- _Work request_: For the listing below, give the number of lines in which "armaturen" occurs. Add nothing.

****************************************

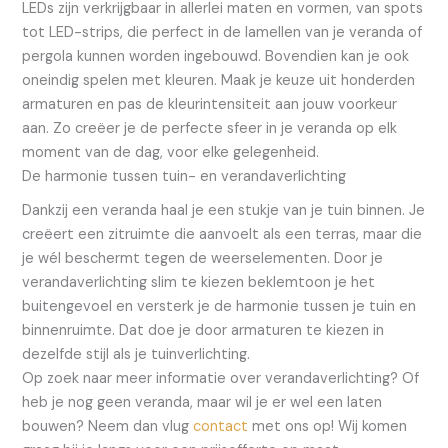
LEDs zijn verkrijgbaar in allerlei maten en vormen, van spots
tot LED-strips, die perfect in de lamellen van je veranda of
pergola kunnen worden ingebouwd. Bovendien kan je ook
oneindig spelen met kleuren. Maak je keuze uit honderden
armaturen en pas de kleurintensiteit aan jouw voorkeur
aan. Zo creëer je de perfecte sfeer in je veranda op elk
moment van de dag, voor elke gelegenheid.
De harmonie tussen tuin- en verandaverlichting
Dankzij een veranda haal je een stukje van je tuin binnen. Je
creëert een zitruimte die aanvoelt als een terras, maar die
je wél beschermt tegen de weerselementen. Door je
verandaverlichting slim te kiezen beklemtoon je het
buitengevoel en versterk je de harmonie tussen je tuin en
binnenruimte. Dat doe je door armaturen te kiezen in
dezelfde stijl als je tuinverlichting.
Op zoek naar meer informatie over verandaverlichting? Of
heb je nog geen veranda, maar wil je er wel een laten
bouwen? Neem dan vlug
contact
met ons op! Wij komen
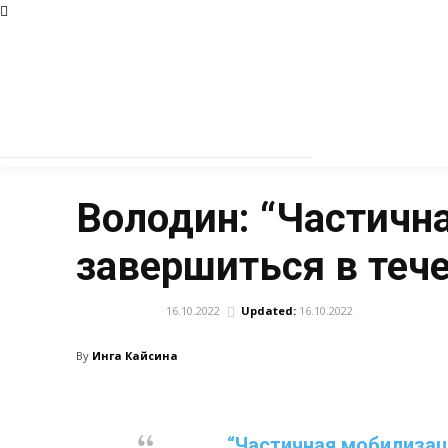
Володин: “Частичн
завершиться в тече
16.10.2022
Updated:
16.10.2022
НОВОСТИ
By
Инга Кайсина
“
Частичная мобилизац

****************************************

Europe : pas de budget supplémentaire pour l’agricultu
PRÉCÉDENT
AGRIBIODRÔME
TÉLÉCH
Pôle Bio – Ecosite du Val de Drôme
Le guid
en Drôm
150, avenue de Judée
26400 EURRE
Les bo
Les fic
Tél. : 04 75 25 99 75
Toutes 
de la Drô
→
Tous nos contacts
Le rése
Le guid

****************************************

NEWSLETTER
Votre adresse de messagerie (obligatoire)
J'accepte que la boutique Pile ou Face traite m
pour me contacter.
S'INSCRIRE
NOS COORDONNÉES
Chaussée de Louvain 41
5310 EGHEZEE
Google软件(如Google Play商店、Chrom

****************************************

- _Problem solution_: 2